[Intel-gfx] [PATCH] drm/i915/selftest: Bump up sample period for busy stats selftest

Fri Nov 4 15:45:53 UTC 2022

On 04/11/2022 14:58, Umesh Nerlige Ramappa wrote:
> On Fri, Nov 04, 2022 at 08:29:38AM +0000, Tvrtko Ursulin wrote:
>>
>> On 03/11/2022 18:08, Umesh Nerlige Ramappa wrote:
>>> On Thu, Nov 03, 2022 at 12:28:46PM +0000, Tvrtko Ursulin wrote:
>>>>
>>>> On 03/11/2022 00:11, Umesh Nerlige Ramappa wrote:
>>>>> Engine busyness samples around a 10ms period is failing with busyness
>>>>> ranging approx. from 87% to 115%. The expected range is +/- 5% of the
>>>>> sample period.
>>>>>
>>>>> When determining busyness of active engine, the GuC based engine
>>>>> busyness implementation relies on a 64 bit timestamp register read. 
>>>>> The
>>>>> latency incurred by this register read causes the failure.
>>>>>
>>>>> On DG1, when the test fails, the observed latencies range from 900us -
>>>>> 1.5ms.
>>>>
>>>> Do I read this right - that the latency of a 64 bit timestamp 
>>>> register read is 0.9 - 1.5ms?
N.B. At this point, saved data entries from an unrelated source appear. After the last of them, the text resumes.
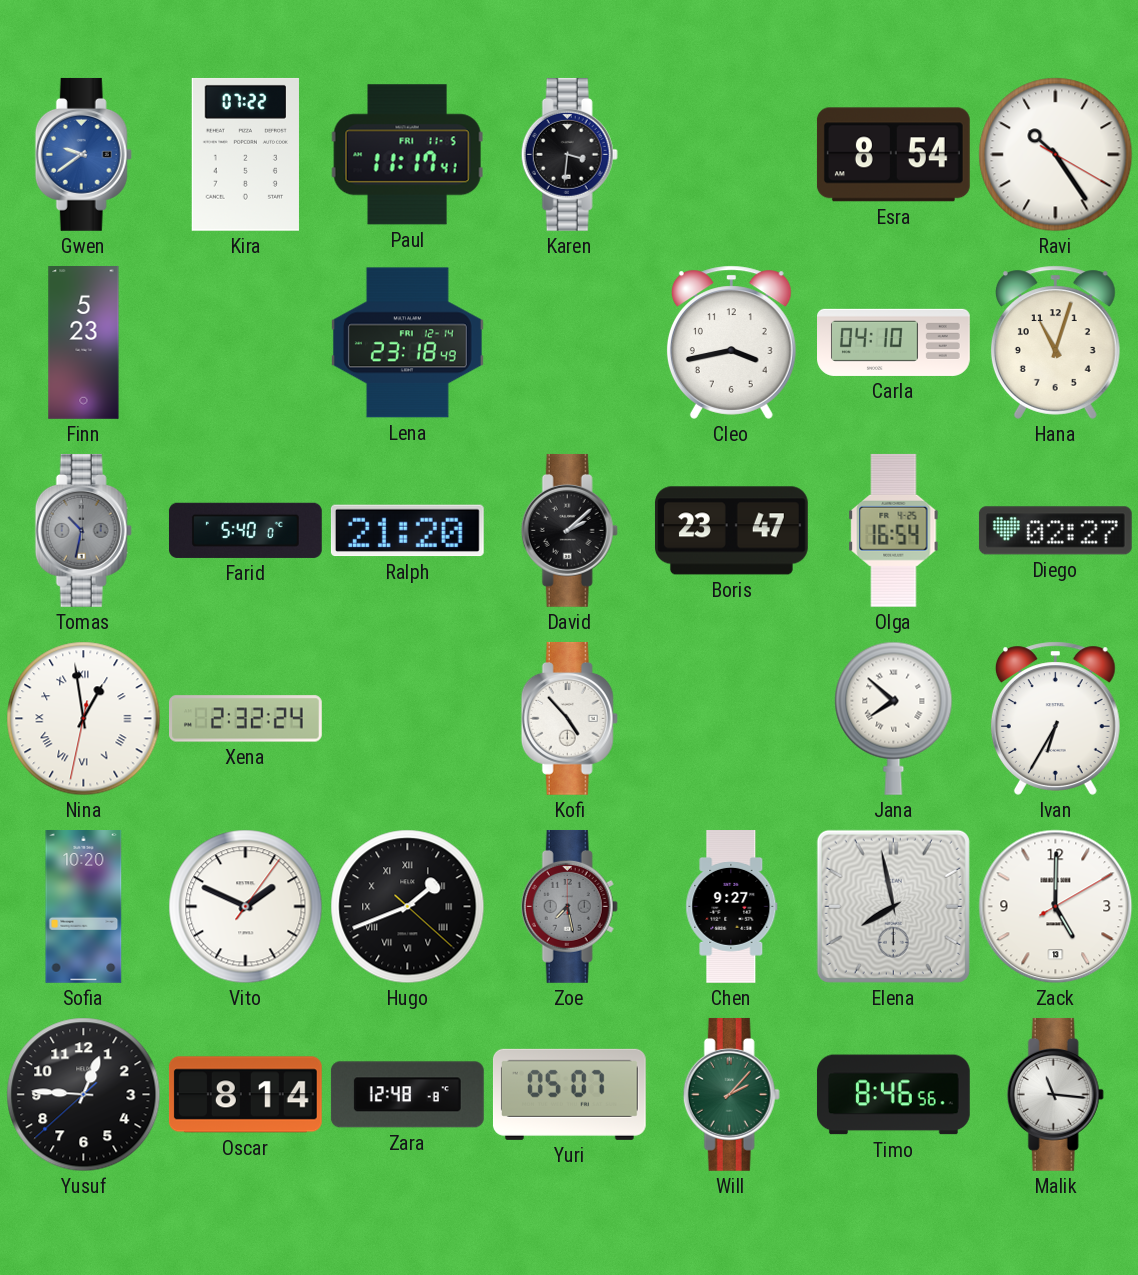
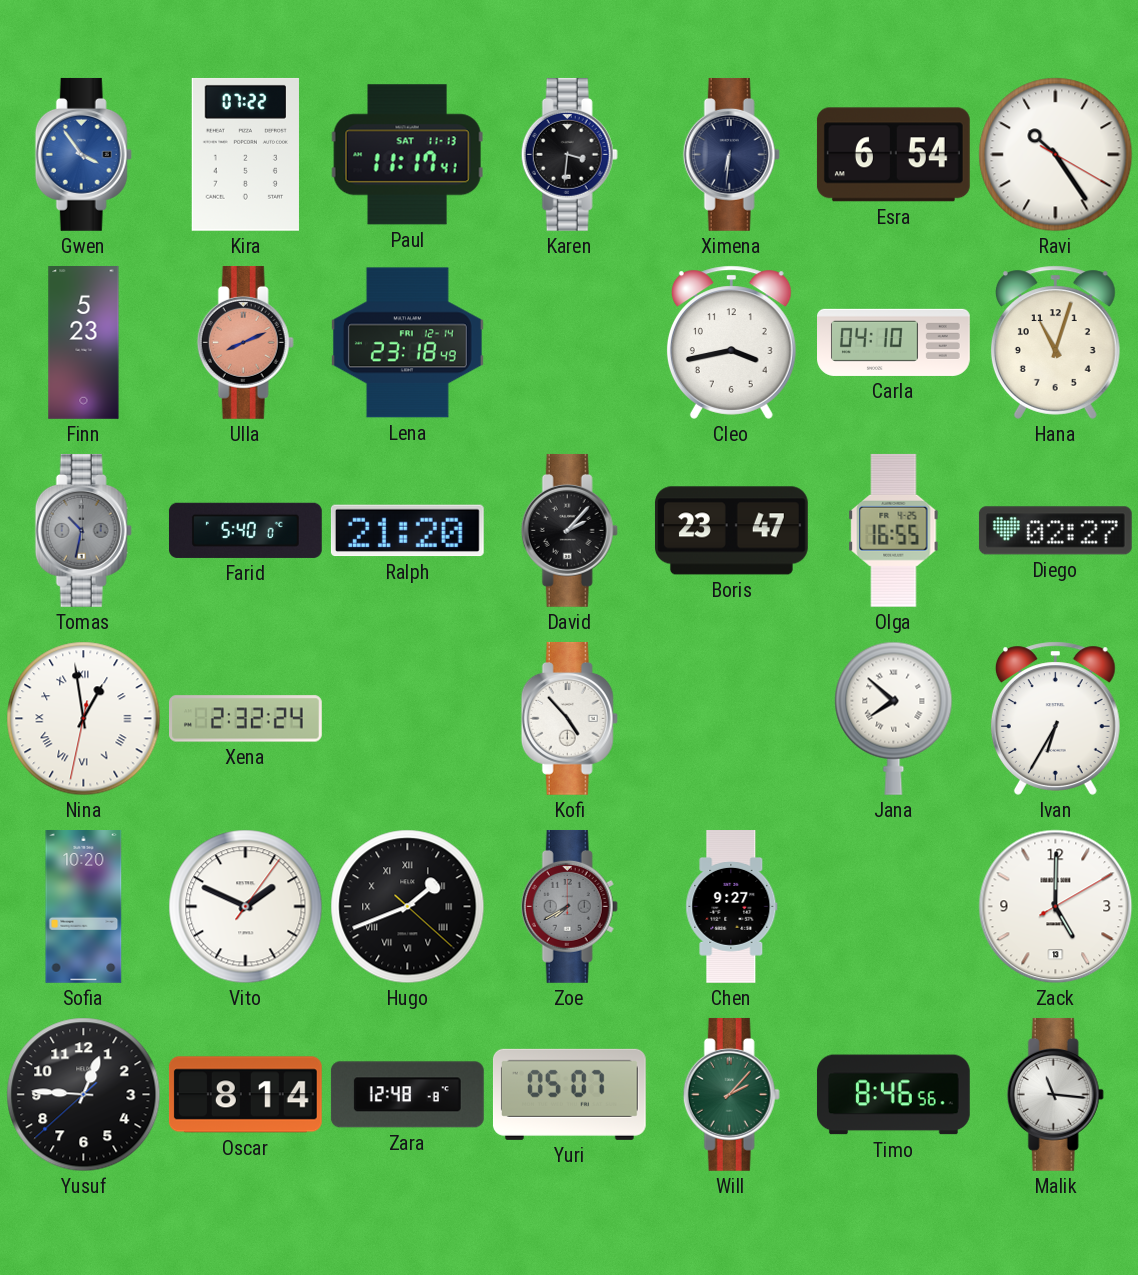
Gwen: 9:39 -> 3:54
Paul date: FRI 11-5 -> SAT 11-13
Ximena: none -> 6:31
Esra: 8:54 -> 6:54
Ulla: none -> 8:11
David: 2:08 -> 2:07
Olga: 16:54 -> 16:55
Zoe: 7:28 -> 7:40
Elena: 7:58 -> none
That would be the read in 
>>>> guc_update_pm_timestamp?
>>>
>>> Correct. That is total time taken by intel_uncore_read64_2x32() 
>>> measured with local_clock().
>>>
>>> One other thing I missed out in the comments is that enable_dc=0 also 
>>> resolves the issue, but display team confirmed there is no relation 
>>> to display in this case other than that it somehow introduces a 
>>> latency in the reg read.
>>
>> Could it be the DMC wreaking havoc something similar to b68763741aa2 
>> ("drm/i915: Restore GT performance in headless mode with DMC loaded")?
>>
> 
> __gt_unpark is already doing a
> gt->awake = intel_display_power_get(i915, POWER_DOMAIN_GT_IRQ);
> 
> I would assume that __gt_unpark was called prior to running the 
> selftest, need to confirm that though.

Right, I meant maybe something similar but not necessarily the same. 
Similar in the sense that it may be DMC doing many MMIO invisible to 
i915 and so introducing latency.

>>>>> One solution tried was to reduce the latency between reg read and
>>>>> CPU timestamp capture, but such optimization does not add value to 
>>>>> user
>>>>> since the CPU timestamp obtained here is only used for (1) selftest 
>>>>> and
>>>>> (2) i915 rps implementation specific to execlist scheduler. Also, this
>>>>> solution only reduces the frequency of failure and does not eliminate
>>>>> it.
>>>
>>> Note that this solution is here - 
>>> https://patchwork.freedesktop.org/patch/509991/?series=110497&rev=1
>>>
>>> but I am not intending to use it since it just reduces the frequency 
>>> of failues, but the inherent issue still exists.
>>
>> Right, I'd just go with that as well if it makes a significant 
>> improvement. Or even just refactor intel_uncore_read64_2x32 to be 
>> under one spinlock/fw. I don't see that it can have an excuse to be 
>> less efficient since there's a loop in there.
> 
> The patch did reduce the failure to once in 200 runs vs once in 10 runs.
> I will refactor the helper in that case.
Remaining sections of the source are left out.